La façon la plus simple est de réaliser une glycémie à jeun, glycémie la plus reproductible et la plus facile à interpréter (4). L’idéal est une prise de sang avec mesure de la glycémie au laboratoire, plus précise, même si une détermination capillaire avec un lecteur de glycémie peut être envisagée en première intention (à confirmer par une mesure de laboratoire si la valeur est élevée, supérieure ou égale à 125 mg/dl, ou douteuse, entre 100 et 125 mg/dl). Une mesure improvisée de la glycémie (en post-prandial) est moins utile car d’interprétation plus difficile. L’hyperglycémie provoquée par voie orale, jadis souvent effectuée (diabète si glycémie à deux heures ? 200 mg/dl), n’est plus considérée comme un test de dépistage de première intention sauf cas particuliers (diabète gestationnel).
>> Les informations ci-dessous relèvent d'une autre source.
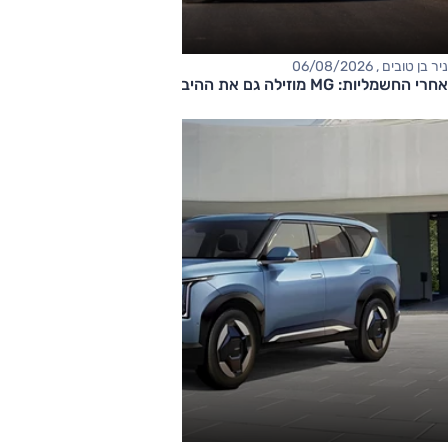
ניר בן טובים , 06/08/2026
אחרי החשמליות: MG מוזילה גם את ההיברידיות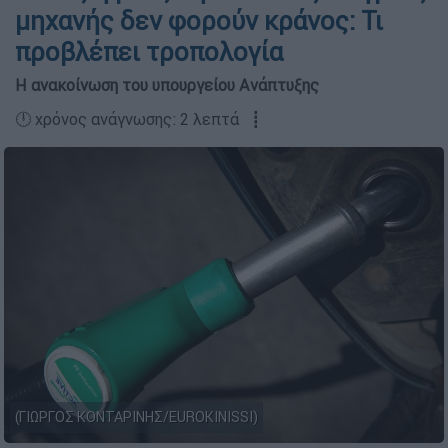
μηχανής δεν φορούν κράνος: Τι
προβλέπει τροπολογία
Η ανακοίνωση του υπουργείου Ανάπτυξης
🕛 χρόνος ανάγνωσης: 2 λεπτά ┋
(ΓΙΩΡΓΟΣ ΚΟΝΤΑΡΙΝΗΣ/EUROKINISSI)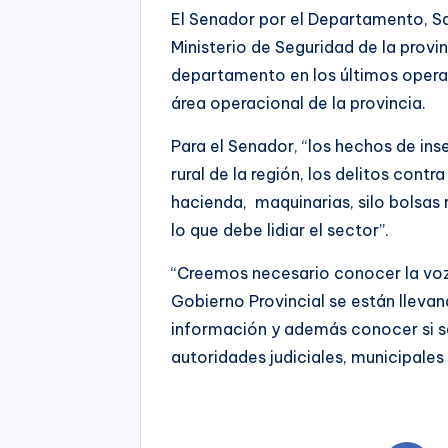
El Senador por el Departamento, S
Ministerio de Seguridad de la provi
departamento en los últimos operat
área operacional de la provincia.
Para el Senador, “los hechos de ins
rural de la región, los delitos cont
hacienda, maquinarias, silo bolsas 
lo que debe lidiar el sector”.
“Creemos necesario conocer la voz 
Gobierno Provincial se están lleva
información y además conocer si s
autoridades judiciales, municipales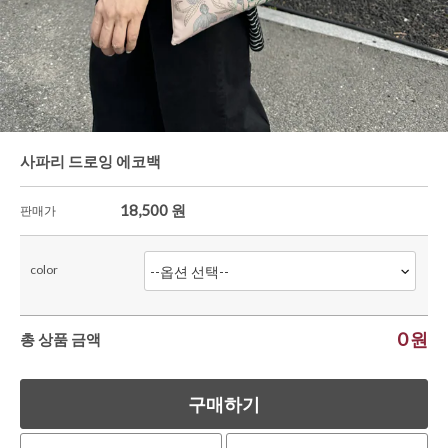
한정세일
사파리 드로잉 에코백
18,500
원
판매가
color
0
원
총 상품 금액
구매하기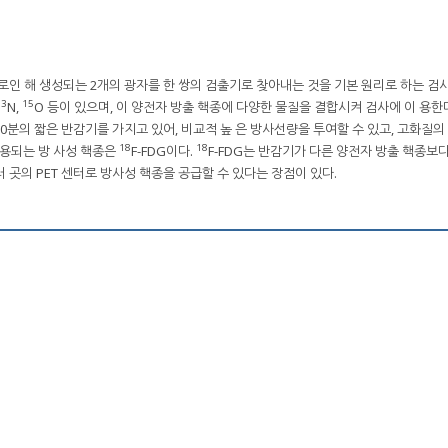
그로인 해 생성되는 2개의 광자를 한 쌍의 검출기로 찾아내는 것을 기본 원리로 하는 
13
15
N,
O 등이 있으며, 이 양전자 방출 핵종에 다양한 물질을 결합시켜 검사에 이 용한다
10분의 짧은 반감기를 가지고 있어, 비교적 높 은 방사선량을 투여할 수 있고, 고화질의
18
18
이용되는 방 사성 핵종은
F-FDG이다.
F-FDG는 반감기가 다른 양전자 방출 핵종보
여러 곳의 PET 센터로 방사성 핵종을 공급할 수 있다는 장점이 있다.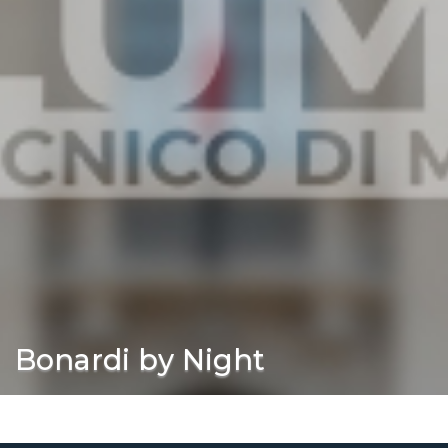
Bonardi by Night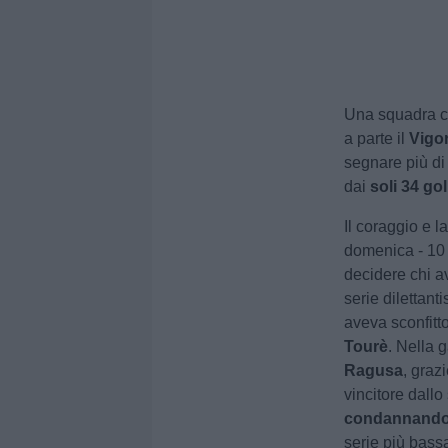
Una squadra ch
a parte il
Vigo
segnare più di
dai
soli 34 gol
Il coraggio e l
domenica - 10 
decidere chi a
serie dilettant
aveva sconfitto
Tourè
. Nella g
Ragusa
, graz
vincitore dall
condannando u
serie più bass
Enfin, la mesure du taux d’HbA1c a été récemment proposée pour le dépistage du DT2 et reconnue par l’Organisation Mondiale de la Santé. Elle offre l’avantage de ne pas devoir être réalisée à jeun. Elle est cependant plus onéreuse que la mesure de la glycémie (ce qui limite son utilisation dans les pays émergents), la valeur seuil reste discutée (> 6,1-6,5%) et sa place réelle reste controversée (peut-être pour confirmer une glycémie à jeun douteuse) (5). Son usage en tant qu’outil de dépistage n’est pas recommandé ni remboursé pour l’instant en France.

 

Conclusion

Un dépistage du DT2, simple, peu coûteux et efficace, doit être proposé chez toutes les personnes à risque et renforcé dans les milieux précarisés. Plus le DT2 est dépisté tôt, plus il est facile à traiter. Tout médecin doit être attentif à une glycémie même légèrement accrue, trop souvent négligée alors qu’elle témoigne d’un DT2 déjà présent (à confirmer) ou imminent (à suivre de façon rapprochée). Toute hyperglycémie nécessite un renforcement des mesures hygiéno-diététiques et la réalisation d’un bilan minimum à la recherche de complications déjà présentes.

 

Références

(1) Haute Autorité de Santé. Février 2003.
(2) Hirtzlin I et al. Rev Epidemiol Sante Publique 2004;52:119-26.
(3) Cogneau J et al. Diabet Med 2006;23:803-7.
(4) Sacks DB et al. Diabetes Care 2011;34:e61-e99.Scheen AJ. Nature Cardiol Rev 2013;10:73-84.
(5) Hare MJ et al. J Intern Med 2012;271:227-36.